In fact, even after the District Attorney's Office filed its criminal
charges, in July 2002, 101 Roofing kept getting city contracts.
Labor leaders point out a serious loophole in the city's contracting
law: there's no requirement that a contractor have an adequate safety
record, and no penalty for Occupational Safety and Health Administration
violations, even willful, aggravated, and extensive violations. In
other words, there's nothing in the city's contracting rules that
requires companies to make any effort to keep their workers from dying
on the job.
This is just the latest example of a city contracting process that's
way, way out of control. At least City Attorney Dennis Herrera has
taken the positive step of moving to sue airport contractor Tutor-Saliba
for a long list of alleged problems, but all of the minority-contracting
and sole-source procedures need to be overhauled. City contracting
is a mess - deals are cut in secret, records are kept secret, political
friends of Mayor Willie Brown get juicy deals - and reform ought to
be a major issue in the mayor's race.
Meanwhile, the San Francisco Board of Supervisor should adopt legislation
that would:
Require anyone bidding on a city contract to disclose any OSHA
violations, or criminal or civil actions related to workplace safety,
that have been filed against the company in the past five years. Companies
with extensive violations should be disqualified, and any serious
OSHA problems should count against the company in bid evaluations.
Require all bidders to submit evidence that they make good-faith
efforts to train their workers in on-the-job safety and that they
provide all safety equipment required by federal and state law.
Require the district attorney and city attorney to inform the
Human Rights Commission and Purchasing Department whenever they take
criminal or civil action against anyone they know to be a city contractor
- and require city departments to withhold any future contracts until
those cases are resolved.
But the case of 101 Roofing points to a much larger problem at the
state level - and to labor activists, it's nothing new. The California
Occupational Safety and Health Administration (Cal/OSHA) has nowhere
near the number of inspectors it needs to monitor the hundreds of
thousands of workplaces around the state, and when inspectors do find
problems, and press for serious fines, they're often overruled by
the political appointees who run the agency. Stiff fines are reduced
to the equivalent of traffic tickets, which a lot of firms just consider
a cost of doing business.
It's not likely that Cal/OSHA is going to get any more money for increased
staff anytime soon. So the supervisors should look into creating a
local system to monitor the safety performance of city contractors.
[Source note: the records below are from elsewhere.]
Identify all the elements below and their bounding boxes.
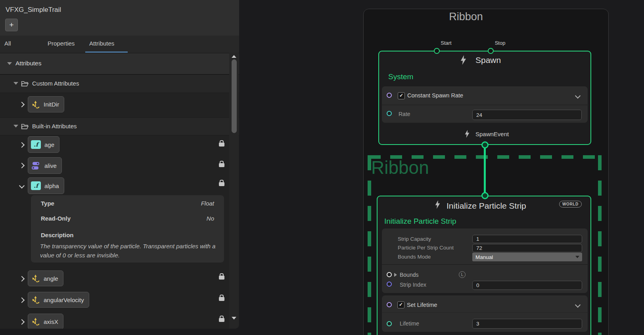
initialize-header-label: Initialize Particle Strip (384, 217, 456, 226)
foldout-triangle-icon[interactable] (13, 82, 18, 85)
vfx-graph-window: Ribbon Ribbon Start Stop Spawn System ✓ … (0, 0, 644, 335)
tab-properties[interactable]: Properties (48, 40, 75, 47)
dropdown-arrow-icon (575, 256, 579, 258)
spawn-event-label: SpawnEvent (475, 131, 509, 137)
builtin-attributes-group-row[interactable]: Built-in Attributes (0, 117, 239, 135)
custom-attributes-group-row[interactable]: Custom Attributes (0, 74, 239, 93)
bounds-mode-label: Bounds Mode (398, 254, 431, 260)
bool-type-icon (31, 161, 41, 170)
bounds-mode-value: Manual (475, 254, 493, 260)
lifetime-label: Lifetime (400, 320, 419, 327)
constant-spawn-rate-checkbox[interactable]: ✓ (398, 92, 405, 99)
lock-icon (219, 276, 224, 280)
blackboard-tabbar: All Properties Attributes (0, 36, 239, 53)
bounds-label: Bounds (400, 272, 418, 278)
scroll-down-icon[interactable] (232, 317, 236, 320)
blackboard-header: VFXG_SimpleTrail + (0, 0, 239, 36)
float-type-icon: .f (31, 181, 41, 190)
block-divider (382, 264, 588, 265)
graph-window-title: Ribbon (428, 11, 504, 23)
particle-per-strip-count-label: Particle Per Strip Count (398, 245, 454, 251)
attribute-name: angle (44, 275, 58, 282)
start-port-label: Start (436, 40, 456, 46)
stop-port-label: Stop (490, 40, 510, 46)
constant-spawn-rate-port[interactable] (387, 93, 392, 98)
system-boundary-label: Ribbon (371, 157, 429, 178)
set-lifetime-port[interactable] (387, 302, 392, 307)
spawn-output-port[interactable] (481, 141, 489, 148)
vector-type-icon (31, 295, 40, 304)
attribute-name: InitDir (44, 101, 59, 108)
block-divider (382, 312, 588, 313)
attribute-item-alpha[interactable]: .f alpha (28, 177, 64, 194)
attribute-item-initdir[interactable]: InitDir (28, 96, 64, 112)
particle-per-strip-count-field[interactable]: 72 (472, 244, 582, 252)
custom-attributes-group-label: Custom Attributes (32, 80, 79, 87)
space-badge[interactable]: WORLD (559, 201, 582, 207)
attribute-name: age (44, 141, 54, 148)
vector-type-icon (31, 274, 40, 283)
set-lifetime-checkbox[interactable]: ✓ (397, 301, 404, 308)
strip-capacity-field[interactable]: 1 (472, 235, 582, 243)
lock-icon (219, 182, 224, 186)
bounds-expander-icon[interactable] (394, 273, 397, 277)
system-boundary-left (368, 155, 371, 335)
strip-index-port[interactable] (387, 282, 392, 287)
vector-type-icon (31, 317, 40, 326)
scrollbar-thumb[interactable] (232, 59, 237, 133)
lifetime-field[interactable]: 3 (472, 319, 582, 329)
foldout-triangle-icon[interactable] (13, 125, 18, 128)
initialize-input-port[interactable] (481, 192, 489, 199)
attribute-name: alive (44, 162, 57, 169)
spawn-context-icon (460, 55, 467, 65)
attribute-item-age[interactable]: .f age (28, 136, 59, 153)
description-label: Description (41, 232, 74, 238)
strip-index-field[interactable]: 0 (472, 281, 582, 290)
initialize-node-title: Initialize Particle Strip (447, 201, 526, 211)
attributes-root-row[interactable]: Attributes (0, 53, 239, 74)
lock-icon (219, 318, 224, 322)
spawn-node-title: Spawn (475, 55, 501, 65)
description-text: The transparency value of the particle. … (40, 242, 216, 260)
lock-icon (219, 297, 224, 301)
flow-edge[interactable] (484, 145, 486, 196)
bounds-space-badge[interactable]: L (459, 271, 466, 278)
attribute-name: angularVelocity (44, 297, 84, 303)
add-attribute-button[interactable]: + (5, 19, 18, 31)
lock-icon (219, 143, 224, 147)
initialize-context-icon (435, 200, 441, 209)
attribute-item-angularvelocity[interactable]: angularVelocity (28, 292, 89, 308)
strip-index-label: Strip Index (400, 282, 426, 288)
block-divider (382, 105, 588, 105)
system-boundary-right (598, 155, 602, 335)
bounds-port[interactable] (387, 272, 392, 277)
attribute-item-axisx[interactable]: axisX (28, 314, 63, 329)
folder-icon (21, 80, 29, 87)
blackboard-panel: VFXG_SimpleTrail + All Properties Attrib… (0, 0, 239, 329)
attributes-root-label: Attributes (15, 60, 41, 67)
lifetime-port[interactable] (387, 321, 392, 326)
attribute-name: axisX (44, 318, 58, 325)
stop-port[interactable] (488, 48, 494, 54)
type-value: Float (119, 200, 214, 207)
tab-attributes[interactable]: Attributes (89, 40, 114, 47)
constant-spawn-rate-label: Constant Spawn Rate (407, 92, 463, 99)
spawn-system-label: System (388, 72, 413, 81)
foldout-triangle-icon[interactable] (7, 62, 12, 65)
bounds-mode-dropdown[interactable]: Manual (472, 253, 582, 261)
attribute-item-alive[interactable]: alive (28, 157, 62, 174)
tab-all[interactable]: All (4, 40, 11, 47)
attribute-item-angle[interactable]: angle (28, 270, 63, 286)
attribute-name: alpha (44, 183, 59, 189)
scroll-up-icon[interactable] (232, 55, 236, 58)
spawn-event-icon (464, 129, 470, 138)
rate-port[interactable] (387, 111, 392, 116)
rate-label: Rate (399, 111, 410, 117)
readonly-label: Read-Only (41, 215, 71, 222)
type-label: Type (41, 200, 54, 207)
float-type-icon: .f (31, 140, 41, 149)
folder-icon (21, 123, 29, 129)
start-port[interactable] (434, 48, 440, 54)
rate-field[interactable]: 24 (472, 110, 582, 120)
asset-title: VFXG_SimpleTrail (6, 6, 61, 14)
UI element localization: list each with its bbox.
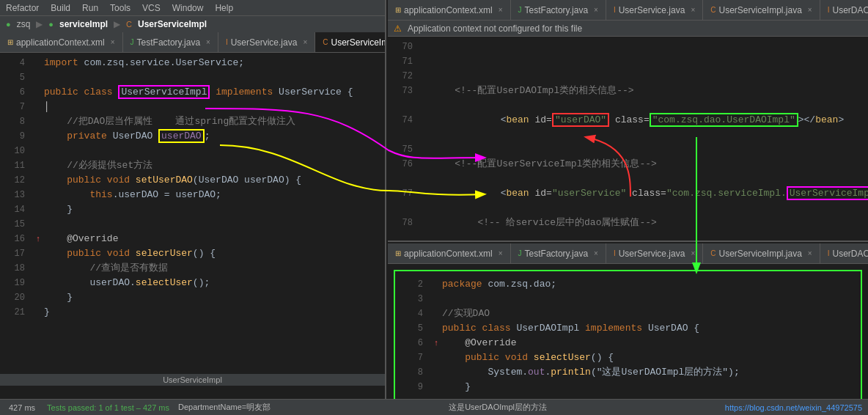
rb-code-2: 2 package com.zsq.dao; [398, 277, 858, 292]
project-bar: ● zsq ▶ ● serviceImpl ▶ C UserServiceImp… [0, 16, 385, 32]
tab-close-rb-us[interactable]: × [691, 249, 695, 257]
rt-code-74: 74 <bean id="userDAO" class="com.zsq.dao… [388, 98, 868, 142]
left-tab-bar: ⊞ applicationContext.xml × J TestFactory… [0, 32, 385, 53]
code-line-17: 17 public void selecrUser() { [0, 246, 385, 261]
tests-passed: Tests passed: 1 of 1 test – 427 ms [47, 403, 169, 412]
tab-testfactory-left[interactable]: J TestFactory.java × [123, 32, 218, 52]
tab-close-rt-xml[interactable]: × [499, 6, 503, 14]
rb-code-4: 4 //实现DAO [398, 306, 858, 321]
csdn-url[interactable]: https://blog.csdn.net/weixin_44972575 [725, 403, 862, 412]
iface-icon-rb2: I [828, 249, 830, 257]
menu-run[interactable]: Run [82, 3, 98, 13]
rt-code-77: 77 <bean id="userService" class="com.zsq… [388, 172, 868, 216]
rb-code-9: 9 } [398, 380, 858, 394]
rt-code-71: 71 [388, 54, 868, 69]
project-zsq: zsq [17, 19, 31, 29]
rb-code-8: 8 System.out.println("这是UserDAOImpl层的方法"… [398, 365, 858, 380]
code-line-15: 15 [0, 217, 385, 232]
tab-close-rt-usi[interactable]: × [808, 6, 812, 14]
menu-build[interactable]: Build [51, 3, 70, 13]
code-line-8: 8 //把DAO层当作属性 通过spring配置文件做注入 [0, 114, 385, 129]
output-text: 这是UserDAOImpl层的方法 [449, 402, 547, 413]
code-line-7: 7 │ [0, 100, 385, 114]
rt-code-75: 75 [388, 142, 868, 157]
project-serviceimpl: serviceImpl [59, 19, 108, 29]
rt-code-72: 72 [388, 69, 868, 84]
tab-applicationcontext-rb[interactable]: ⊞ applicationContext.xml × [388, 243, 511, 263]
code-line-11: 11 //必须提供set方法 [0, 158, 385, 173]
left-code-area: 4 import com.zsq.service.UserService; 5 … [0, 53, 385, 323]
tab-userserviceimpl-rb[interactable]: C UserServiceImpl.java × [703, 243, 820, 263]
warning-icon: ⚠ [394, 23, 402, 34]
rt-code-76: 76 <!--配置UserServiceImpl类的相关信息--> [388, 157, 868, 172]
code-line-10: 10 [0, 144, 385, 158]
java-icon-rt1: J [518, 6, 522, 14]
rb-code-3: 3 [398, 292, 858, 306]
code-line-4: 4 import com.zsq.service.UserService; [0, 56, 385, 70]
class-icon-rt: C [710, 6, 716, 14]
class-icon-rb: C [710, 249, 716, 257]
menu-help[interactable]: Help [215, 3, 233, 13]
menu-window[interactable]: Window [172, 3, 204, 13]
java-icon: J [130, 38, 134, 46]
green-border-box: 2 package com.zsq.dao; 3 4 //实现DAO 5 [394, 270, 862, 402]
menu-tools[interactable]: Tools [110, 3, 130, 13]
tab-userservice-rb[interactable]: I UserService.java × [606, 243, 703, 263]
left-class-label: UserServiceImpl [0, 374, 385, 386]
iface-icon-rb: I [614, 249, 616, 257]
code-line-18: 18 //查询是否有数据 [0, 261, 385, 276]
menu-bar: Refactor Build Run Tools VCS Window Help [0, 0, 385, 16]
code-line-9: 9 private UserDAO userDAO; [0, 129, 385, 144]
tab-userdao-rt[interactable]: I UserDAO.java [820, 0, 868, 20]
code-line-13: 13 this.userDAO = userDAO; [0, 188, 385, 202]
code-line-19: 19 userDAO.selectUser(); [0, 276, 385, 290]
rb-code-5: 5 public class UserDAOImpl implements Us… [398, 321, 858, 336]
tab-userservice-rt[interactable]: I UserService.java × [606, 0, 703, 20]
tab-close-rb-xml[interactable]: × [499, 249, 503, 257]
tab-close-left-test[interactable]: × [206, 38, 210, 46]
status-bar: 427 ms Tests passed: 1 of 1 test – 427 m… [0, 399, 868, 415]
class-icon: C [323, 38, 328, 46]
tab-testfactory-rt[interactable]: J TestFactory.java × [511, 0, 606, 20]
code-line-14: 14 } [0, 202, 385, 217]
right-top-tab-bar: ⊞ applicationContext.xml × J TestFactory… [388, 0, 868, 21]
xml-icon: ⊞ [7, 38, 13, 46]
code-line-16: 16 ↑ @Override [0, 232, 385, 246]
project-userserviceimpl: UserServiceImpl [138, 19, 207, 29]
tab-applicationcontext-rt[interactable]: ⊞ applicationContext.xml × [388, 0, 511, 20]
right-bottom-code-area: 2 package com.zsq.dao; 3 4 //实现DAO 5 [398, 274, 858, 397]
right-top-info-bar: ⚠ Application context not configured for… [388, 21, 868, 37]
iface-icon-rt: I [614, 6, 616, 14]
tab-close-left-userservice[interactable]: × [303, 38, 307, 46]
right-bottom-panel: ⊞ applicationContext.xml × J TestFactory… [388, 243, 868, 415]
xml-icon-rt: ⊞ [395, 6, 401, 14]
tab-applicationcontext-left[interactable]: ⊞ applicationContext.xml × [0, 32, 123, 52]
code-line-12: 12 public void setUserDAO(UserDAO userDA… [0, 173, 385, 188]
time-badge: 427 ms [6, 403, 38, 412]
tab-userservice-left[interactable]: I UserService.java × [218, 32, 315, 52]
department-info: DepartmentName=明友部 [178, 402, 271, 413]
left-panel: Refactor Build Run Tools VCS Window Help… [0, 0, 386, 415]
right-bottom-tab-bar: ⊞ applicationContext.xml × J TestFactory… [388, 243, 868, 264]
tab-testfactory-rb[interactable]: J TestFactory.java × [511, 243, 606, 263]
menu-refactor[interactable]: Refactor [6, 3, 39, 13]
tab-close-rt-test[interactable]: × [594, 6, 598, 14]
rb-code-7: 7 public void selectUser() { [398, 350, 858, 365]
tab-close-rb-usi[interactable]: × [808, 249, 812, 257]
tab-userserviceimpl-rt[interactable]: C UserServiceImpl.java × [703, 0, 820, 20]
code-line-21: 21 } [0, 305, 385, 320]
right-bottom-code-wrapper: 2 package com.zsq.dao; 3 4 //实现DAO 5 [388, 264, 868, 408]
interface-icon: I [226, 38, 228, 46]
tab-userserviceimpl-left[interactable]: C UserServiceImpl.java [315, 32, 385, 52]
iface-icon-rt2: I [828, 6, 830, 14]
tab-userdao-rb[interactable]: I UserDAO.java ◉ [820, 243, 868, 263]
code-line-5: 5 [0, 70, 385, 85]
code-line-20: 20 } [0, 290, 385, 305]
menu-vcs[interactable]: VCS [142, 3, 161, 13]
tab-close-left-xml[interactable]: × [111, 38, 115, 46]
java-icon-rb1: J [518, 249, 522, 257]
tab-close-rt-userservice[interactable]: × [691, 6, 695, 14]
right-top-panel: ⊞ applicationContext.xml × J TestFactory… [388, 0, 868, 242]
rb-code-6: 6 ↑ @Override [398, 336, 858, 350]
tab-close-rb-test[interactable]: × [594, 249, 598, 257]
Many of the people working for roofing companies in the city (and
probably for some other city contractors, especially in the construction
trades) are undocumented immigrants who are unlikely to complain about
working conditions. But even one or two city inspectors, making random
spot checks of jobs sites, might have a significant impact on the
willingness of these companies to expose their employees to life-threatening
conditions, with impunity - and get public money for doing it.